I do see some tiny hairs on the leaves; they seem to be protruding off the sides. More hairs might exist on the leaf face itself, but it's too hard to tell. Thanks for your help.
 
This was a collected tree yes? Personally I would not mess with the roots but allow it to fully recover. If its not showing stress and is thriving. I'm not sure I would rush to do anything next year. That's my take Personally...take with a grain of salt. The collected few I did...didn't go into bonsai soil. Maple and a Tamarix. Both were allowed to recover a few years before a repot into bonsai substrate. Though this was early years. They never sulked...so I left them until I seen a lot of health and strong growth a few years.
 
I don't see why you need to repot this now. One reason you list is that you have kanuma now. But azaleas grow fine in potting soil, as those are almost always based on peat and have a low pH. The second reason is that you want it to be in a smaller pot. It seems this pot is a bit too large, but we don't know how much roots it had. I think the diameter is fine, just that a shallower one would have been more ideal.
 
If you really want the azalea, wait until late winter early spring. Follow the advice the people above. WAIT!!!
 
Would an expert please advise how these software ID systems can call any Azalea leaf this or that species or variety? I have several purchased Satsuki as such from reputable dealers and they are all over the map. Maybe, just maybe, it could recognize the flower but then there's several nuts (thousands worldwide?) breeding this with that so the flowers are all over the map, too. Not tag, no nada. My limited understanding is they have smaller leaves and flowers and "Satsuki" has become more a resultant small individual varietal than a species, for all practical purposes. Please enlighten me.
 
Well, the software will almost always fail because it is giving species names when almost no azalea, except a few in botanical gardens, are species.
I tested PlantNet and it gave the most dominant species in the hybrids I took pictures from as a top5 candidate. But never no.1. I don't know how the software works. You would think it is a deep learning algorithm. But that needs to be trained with a high quality dataset. I don't think the users are providing that, generally speaking. And in the case of azalea, it is not clear which species to label the cultivar as.

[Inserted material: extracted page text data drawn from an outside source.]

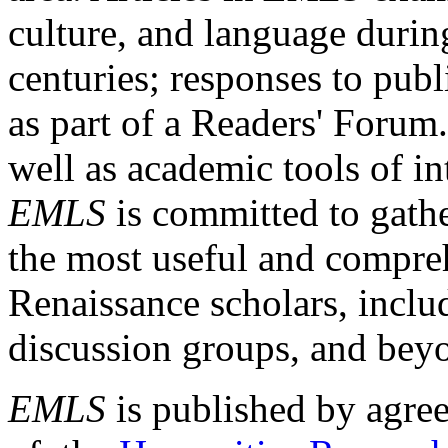
culture, and language durin
centuries; responses to publ
as part of a Readers' Forum
well as academic tools of int
EMLS
is committed to gathe
the most useful and compreh
Renaissance scholars, includ
discussion groups, and bey
EMLS
is published by agre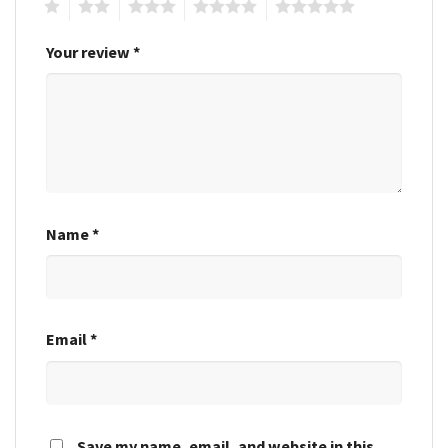
1
2
3
4
5
Your review
*
Name
*
Email
*
Save my name, email, and website in this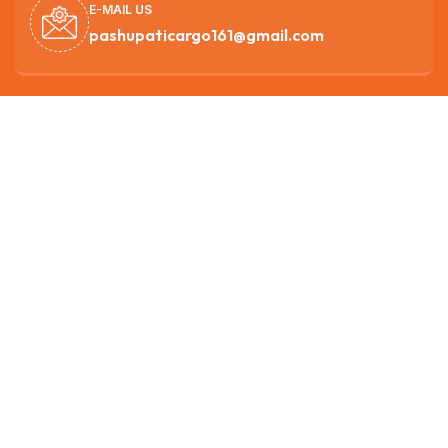
E-MAIL US
pashupaticargo161@gmail.com
SUPPORT 27/7
9851138719
OUR HEAD OFFICE
Nagarjun -3, Ichangunarayan ,Kathmandu
Get best rate for your freight
transport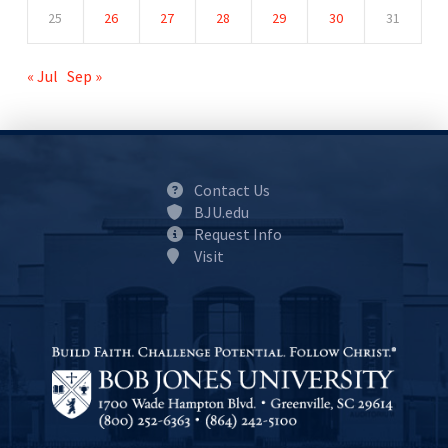
25
26
27
28
29
30
31
« Jul
Sep »
Contact Us
BJU.edu
Request Info
Visit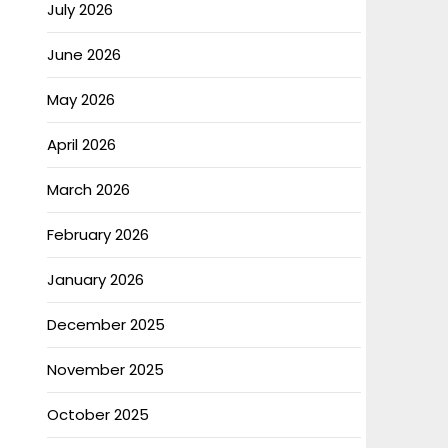
July 2026
June 2026
May 2026
April 2026
March 2026
February 2026
January 2026
December 2025
November 2025
October 2025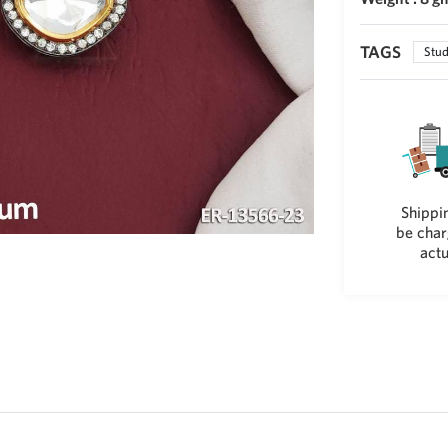
TAGS
Stud
Shippin
be char
actu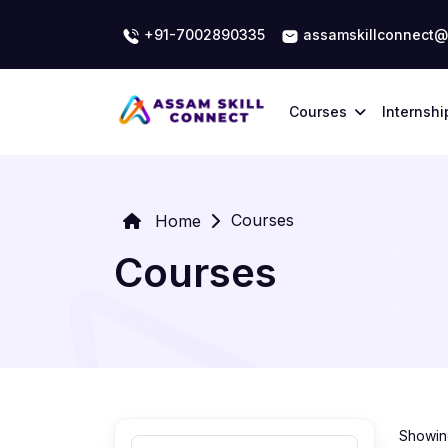
+91-7002890335
assamskillconnect@
Courses
Internshi
Courses
Home
Courses
Showing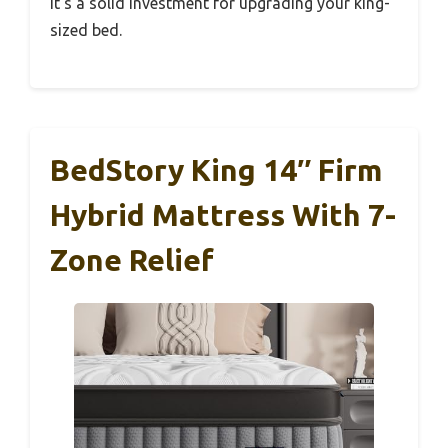
It’s a solid investment for upgrading your king-
sized bed.
BedStory King 14″ Firm
Hybrid Mattress With 7-
Zone Relief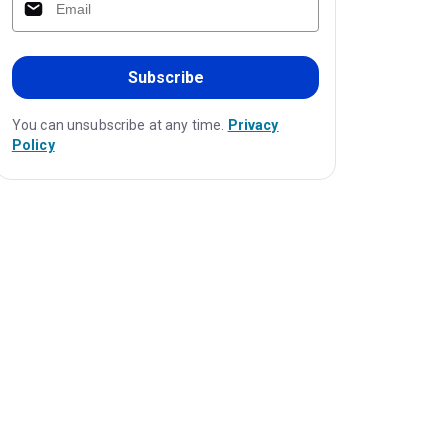
Subscribe
You can unsubscribe at any time.
Privacy
Policy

But you are right that many azalea hybrids have identical leaves while different flowers. For satsuki Kozan, Nikko, Nyohozan, they all have identical leaves. But not identical flowers. So if the software would perform 100% perfectly, it would give a 100% match for Kozan, a 100% match for Nikko, and the same for Nyohozan, Goko, Tensho, etc. But it would give a 98% match for Hakurei, for example. So they may not be 100% identical, but they look identical even to experts. And then many look superficially similar.

But the added value of such a software is still clear to me. You can take a picture of just leaves and then really narrow down what it could be. If you have no idea, you at least get a few names of which one is very near to correct.

How deep learning works? That's a big topic. How a trained network is able to recognize features in the pictures, that is way harder to figure out than it is to get a deep learning network to function. But important because of a famous example of a deep learning network being able to recognize if a picture was a wolf or a dog. But after training it with wolf and dog pictures, it turned out that all it did was look for snow/white background, because all the wolf pictures used to train the network had snow in it, while the dog pictures didn't.

But back to 10 000 cultivar and training a deep learning neural network. You can't train it with species as outcomes, because all your input are hybrids. But you can also not have all the 10 000 hybrids as output. So what you could do instead is give percentages. Which is a bit iffy. So in a sense, putting out a species is maybe still the way to go.